I don't expect to do anything with this project for a while (way behind on other projects). By the time I do, I may well have completely forgotten all of the following. This will serve as an aide memoire if that happens. But you can be pretty sure that none of it is going to happen any time soon... well, if it does, the credit will go to somebody else.

It is in absolutely no order whatsoever (and at least some open issues would take priority).
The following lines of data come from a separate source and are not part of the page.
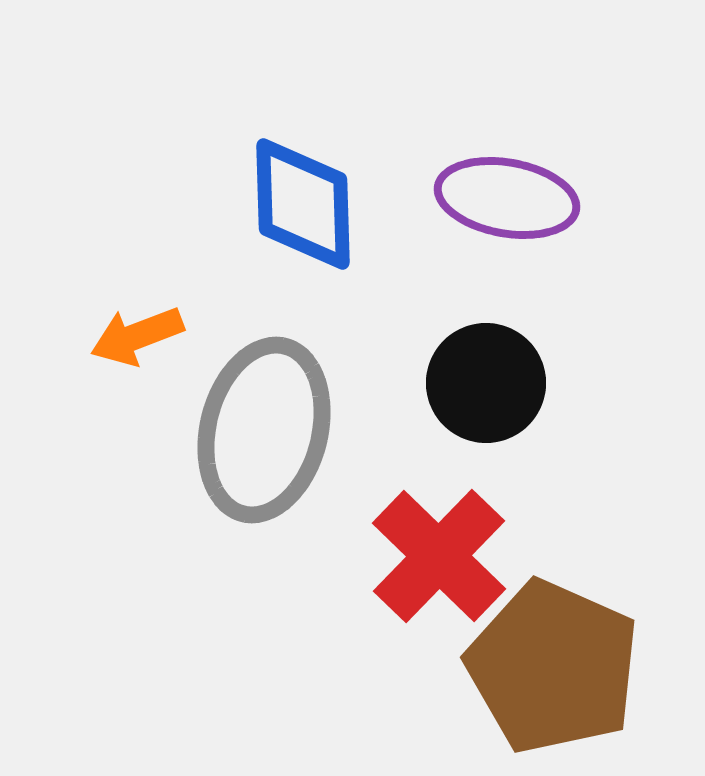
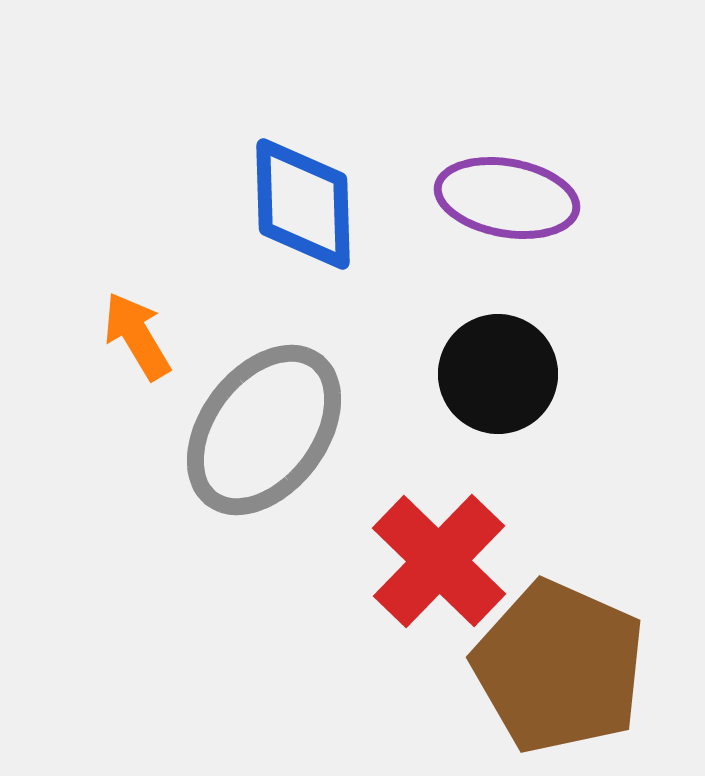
orange arrow: rotated 80 degrees clockwise
black circle: moved 12 px right, 9 px up
gray ellipse: rotated 23 degrees clockwise
red cross: moved 5 px down
brown pentagon: moved 6 px right
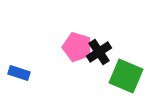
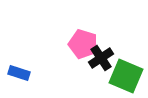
pink pentagon: moved 6 px right, 3 px up
black cross: moved 2 px right, 6 px down
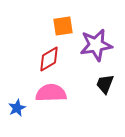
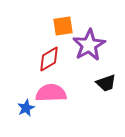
purple star: moved 7 px left; rotated 20 degrees counterclockwise
black trapezoid: moved 1 px right, 1 px up; rotated 130 degrees counterclockwise
blue star: moved 9 px right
Please feel free to add to the list or tackle items on the list, but this is mostly just something to remind me a few months/years from now of possible projects.

(Updated 2022 July 13 to remove items that have actually been done.)

  • I got a start on code to configure curses.h; see issue How to evade library mismatches? #133 and search for 'a bit of code to configure/reconfigure'. Ideally, if you ran make with a particular combination of WIDE, UTF8, DLL_BUILD, etc. flags, curses.h would be appropriately modified. In some ways, this one isn't a big deal. config_curses works quite well. It's just that PDCursesMod has a lot of ports and makefiles to test.
  • Pull out PSF/PSF2 font handling from the framebuffer port, put it into the common directory, and modify the DOSVGA and possibly SDL1 and SDL2 ports to make use of it. This is largely in the category of eliminating redundant code; we currently have two different implementations of PSF parsing, and SDL1/2 get fonts (in 8-bit character mode) from a .BMP file with no counterpart in the rest of the universe. (See issue Use of PSF2 fonts; possible Linux framebuffer port #208 for further discussion of this.)
  • After or in parallel to that : the framebuffer port has a built-in PSF font as a static array, and the ability to load one or more PSF fonts and to switch among them by hitting Alt-Minus. It'd be nice to have a mechanism for specifying fallback fonts ("if you can't get the desired glyph from the default font, look in this one or this one"), with the glyph resized as needed (not really difficult to do). If you use Unifont as your "final fallback", you've got at least a passable glyph for any situation. (At present, only the WinGUI port has a fallback font option.)
  • It'd also be nice to have fullwidth characters with PSF2 fonts. That'd be tricky, since PSF* was designed with the idea that all glyphs would be the same size. It might fit with the above scheme of fallback fonts, though, with the fullwidth characters put into a separate font.
  • Clipboard functions for the VT port in Linux. The downside to that is that (I think) you have to drag in all the X libraries to do it. We might be able to make that code that is common between the X11 and VT/Linux ports. I've also sometimes wished I had access to both the 'clipboard' and 'selection' buffers (this is a really useful distinction of which Windows, sadly, is unaware).
  • It appears that the use of the Linux framebuffer is somewhat deprecated. The code could be modified to use the Direct Rendering Manager without a lot of trouble. From the standpoint of our code, it doesn't make much difference; we're still just looking at a flat memory-mapped array of pixels. It's just a difference in how we get a pointer to that array. Probably not a big deal, since it appears framebuffer access isn't going anywhere and does not (from our humble viewpoint) have any real drawbacks.
  • Direct access to the mouse and keyboard in the framebuffer port would be useful, though there appears to be no agreement on how that ought to be done.
  • A 'touchscreen' mouse mode might be interesting. In this mode, instead of having buttons 1, 2, 3, etc., we would have fingers 1, 2, 3, etc., and they would have press, move, and release events. It would be entirely possible to have "'button` 1 was pressed here, moved here, then 'button' 2 pressed here, both 'buttons' may move around, then one or the other is released." A button 'number' N would simply mean that at the time it was pressed, N-1 other fingers were currently being kept track of. I have a cellphone that runs Linux, and have done no programming on it, but it'd be nifty to run PDCurses programs on it.